• Goal of the exercise: From the listing, collect all lines containing the word "despite".

• Records:
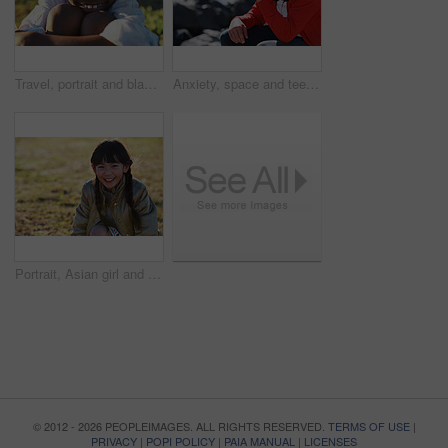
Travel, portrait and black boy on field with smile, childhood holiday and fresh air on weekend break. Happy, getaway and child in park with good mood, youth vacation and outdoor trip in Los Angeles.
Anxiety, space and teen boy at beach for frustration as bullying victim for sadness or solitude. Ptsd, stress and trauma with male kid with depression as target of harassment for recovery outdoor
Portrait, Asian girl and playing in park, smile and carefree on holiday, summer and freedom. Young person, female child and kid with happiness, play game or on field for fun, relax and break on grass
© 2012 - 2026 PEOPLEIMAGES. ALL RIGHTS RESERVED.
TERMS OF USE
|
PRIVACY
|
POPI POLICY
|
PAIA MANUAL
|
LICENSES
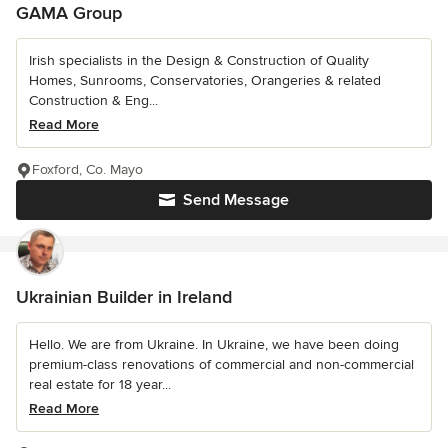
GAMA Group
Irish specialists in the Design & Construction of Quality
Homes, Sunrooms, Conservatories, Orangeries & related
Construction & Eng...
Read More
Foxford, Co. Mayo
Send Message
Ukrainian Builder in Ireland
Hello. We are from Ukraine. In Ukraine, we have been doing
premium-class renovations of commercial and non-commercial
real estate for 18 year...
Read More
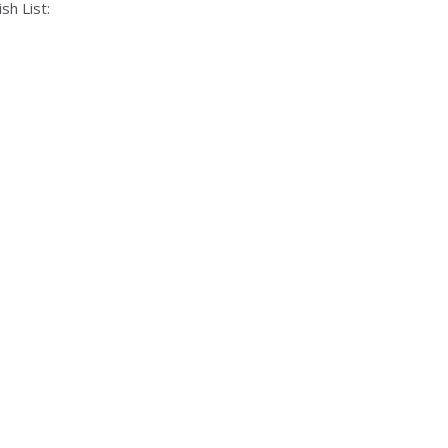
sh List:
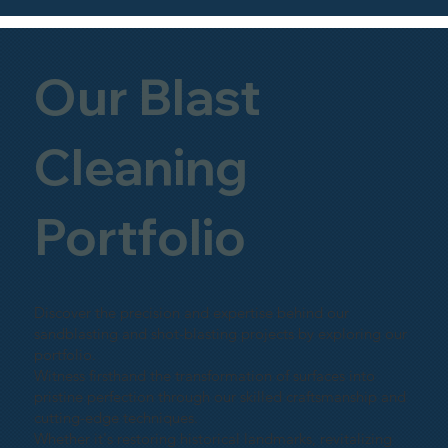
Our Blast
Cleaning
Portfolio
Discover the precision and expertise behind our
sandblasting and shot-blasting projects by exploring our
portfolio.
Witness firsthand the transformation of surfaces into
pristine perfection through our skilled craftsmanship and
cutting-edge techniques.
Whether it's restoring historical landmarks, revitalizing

---

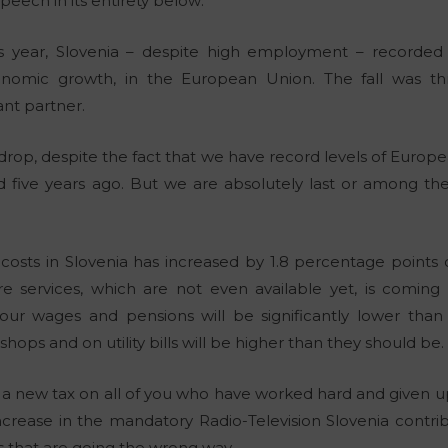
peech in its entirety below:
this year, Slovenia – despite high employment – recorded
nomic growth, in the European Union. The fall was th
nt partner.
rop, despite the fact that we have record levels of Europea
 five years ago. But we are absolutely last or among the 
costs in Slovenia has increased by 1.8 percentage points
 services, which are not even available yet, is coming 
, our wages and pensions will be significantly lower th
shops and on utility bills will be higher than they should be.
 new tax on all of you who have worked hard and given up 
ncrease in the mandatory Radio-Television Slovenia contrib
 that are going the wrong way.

• Solved exercise:
this year, Slovenia – despite high employment – recorded
rop, despite the fact that we have record levels of Europea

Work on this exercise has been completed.